Tous les cochers sont joueurs. Les cochers des grandes maisons vont
ordinairement aux Champs-Élysées, faire leur partie de siam ou de
boule. Les cochers de fiacres jouent aux cartes, et les cochers de
cabriolets au billard.
Les cochers qui, grâces au nombre incalculable de voitures qui roulent
dans Paris, ont gagné beaucoup d’importance, ont eu leurs jours
néfastes, leur époque de proscription. Aussi beaucoup se sont-ils
considérés comme des victimes de 93.
Pendant la terreur, où les nobles et les gens riches étaient émigrés,
incarcérés, guillotinés ou forcés de se cacher, on ne voyait plus dans
Paris ni voitures, ni cabriolets de luxe. Les uns les avaient vendus,
les autres les avaient mis sous la remise. On ne rencontrait que
quelques misérables fiacres et les charrettes du tribunal
révolutionnaire, qui voituraient tous les jours des centaines de
victimes à l’échafaud.
Les cochers étaient proscrits comme les maîtres ; on n’aurait pas osé,
à cette époque de deuil et de misère, se dire le cocher d’un Duras ou
d’un La Popelinière ; on aurait bien pu payer de sa tête le crime
affreux d’avoir donné un picotin d’avoine au cheval d’un riche, ou
d’avoir mené à l’abreuvoir celui d’un aristocrate ; comme si, en temps
de révolution, ces pauvres bêtes ne devaient ni boire ni manger.

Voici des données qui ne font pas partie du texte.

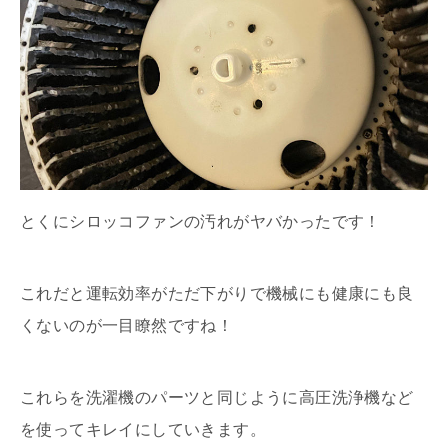
とくにシロッコファンの汚れがヤバかったです！
これだと運転効率がただ下がりで機械にも健康にも良
くないのが一目瞭然ですね！
これらを洗濯機のパーツと同じように高圧洗浄機など
を使ってキレイにしていきます。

Le consulat, avec ses victoires, commença à faire sortir la moitié des
brillants équipages ; l’empire et son grandiose mirent le reste en
mouvement, car Jupiter voulut que ceux à qui sa munificence donnait les
voitures les fissent rouler. Alors les cochers reprirent le rang que
des jours de crise leur avaient enlevé.
Que cependant ici ils ne soient pas trop fiers de leur influence,
l’époque se précipite... Les nations, les monuments, les peuples, les
arts, tout finit, tout passe... Les ruines d’Herculanum et de Pompeï
sont là pour nous dire : « Il y eut ici des hommes, des monuments, des
arts, du commerce, tout cela a passé ! Le temps seul marche toujours
sans jamais vieillir !... »
La civilisation fait des progrès effrayants ; on dirait qu’elle dévore
au lieu de produire : bientôt nous en serons arrivés à un tel degré de
perfection, que tout ce qui neuf aujourd’hui sera vieux demain. La
vapeur et les chemins en fer sont sur le point de chasser les chevaux
et de renverser les cochers de leur siége. En effet, quand il suffira
d’une marmite autoclave pour mettre le pot au feu et faire marcher la
voiture, on conçoit aisément que les chevaux et les cochers deviendront
inutiles. Qui pourra résister à l’appât de faire trente lieues dans une
heure et d’avoir toujours du bouillon chaud ? Trente lieues à l’heure
!... Les bottes du Petit-Poucet n’en faisaient que sept ! A la vérité,
du temps de ce bon monsieur Perrault, qui fait
Peau-d’Ane et le
Louvre, nous étions encore dans l’ornière ; depuis, tout a été d’un
train du diable, et je ne pense pas que nous soyons gens à nous
arrêter. Nous allons toujours sans savoir où nous allons... C’est égal,
allons toujours ! Fouette, cocher !...
N. BRAZIER.
NOTE :
(1) L’invention des omnibus n’est pas nouvelle. Les carrosses à cinq
sous par place furent établis à Paris le 18 mars 1662. Chacune de ces
voitures contenait six places, et moyennant cinq sous on se faisait
conduire dans le quartier où l’on avait besoin d’aller. Cette commodité
avait un inconvénient, c’est qu’il fallait attendre que la voiture fût
remplie de gens qui eussent affaire dans le même quartier. Il existe
une comédie intitulée l’
Intrigue
des carrosses à cinq sols, par Chevalier, jouée en 1662.